### [TASK DIRECTIONS]
Among the lines below, return each one that contains the word "întreţinere".

[Page-level text extractions]
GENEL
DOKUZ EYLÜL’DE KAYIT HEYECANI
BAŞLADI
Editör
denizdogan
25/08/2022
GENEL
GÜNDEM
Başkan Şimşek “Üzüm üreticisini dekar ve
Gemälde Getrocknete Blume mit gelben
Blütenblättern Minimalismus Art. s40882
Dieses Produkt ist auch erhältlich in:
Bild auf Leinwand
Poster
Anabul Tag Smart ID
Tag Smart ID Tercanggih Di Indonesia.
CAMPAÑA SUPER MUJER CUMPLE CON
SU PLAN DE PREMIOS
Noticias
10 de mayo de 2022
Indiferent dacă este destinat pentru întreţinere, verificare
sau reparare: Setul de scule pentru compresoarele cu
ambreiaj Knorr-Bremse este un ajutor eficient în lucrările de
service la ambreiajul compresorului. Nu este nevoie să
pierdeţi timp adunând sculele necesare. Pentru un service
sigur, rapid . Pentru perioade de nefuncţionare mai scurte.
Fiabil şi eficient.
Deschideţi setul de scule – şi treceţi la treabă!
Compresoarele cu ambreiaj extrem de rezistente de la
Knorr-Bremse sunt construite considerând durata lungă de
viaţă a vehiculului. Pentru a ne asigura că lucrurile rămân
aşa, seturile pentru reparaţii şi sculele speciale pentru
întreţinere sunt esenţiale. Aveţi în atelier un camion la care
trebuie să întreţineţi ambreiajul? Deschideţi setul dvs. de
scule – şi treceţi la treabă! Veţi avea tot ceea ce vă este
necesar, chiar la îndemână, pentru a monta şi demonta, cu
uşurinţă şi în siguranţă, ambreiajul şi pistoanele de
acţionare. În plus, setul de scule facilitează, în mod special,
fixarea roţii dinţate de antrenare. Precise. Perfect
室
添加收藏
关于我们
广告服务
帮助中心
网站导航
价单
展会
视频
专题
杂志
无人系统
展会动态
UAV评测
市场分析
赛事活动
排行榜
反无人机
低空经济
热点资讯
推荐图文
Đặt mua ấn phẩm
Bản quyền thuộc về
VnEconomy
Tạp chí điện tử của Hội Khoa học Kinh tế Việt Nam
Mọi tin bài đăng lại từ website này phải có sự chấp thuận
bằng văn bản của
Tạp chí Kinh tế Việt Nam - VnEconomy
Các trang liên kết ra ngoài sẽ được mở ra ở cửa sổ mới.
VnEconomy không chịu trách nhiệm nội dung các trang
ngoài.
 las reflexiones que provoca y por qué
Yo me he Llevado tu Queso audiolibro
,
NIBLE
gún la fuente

### [COMPLETED EXERCISE]
Indiferent dacă este destinat pentru întreţinere, verificare
întreţinere sunt esenţiale. Aveţi în atelier un camion la care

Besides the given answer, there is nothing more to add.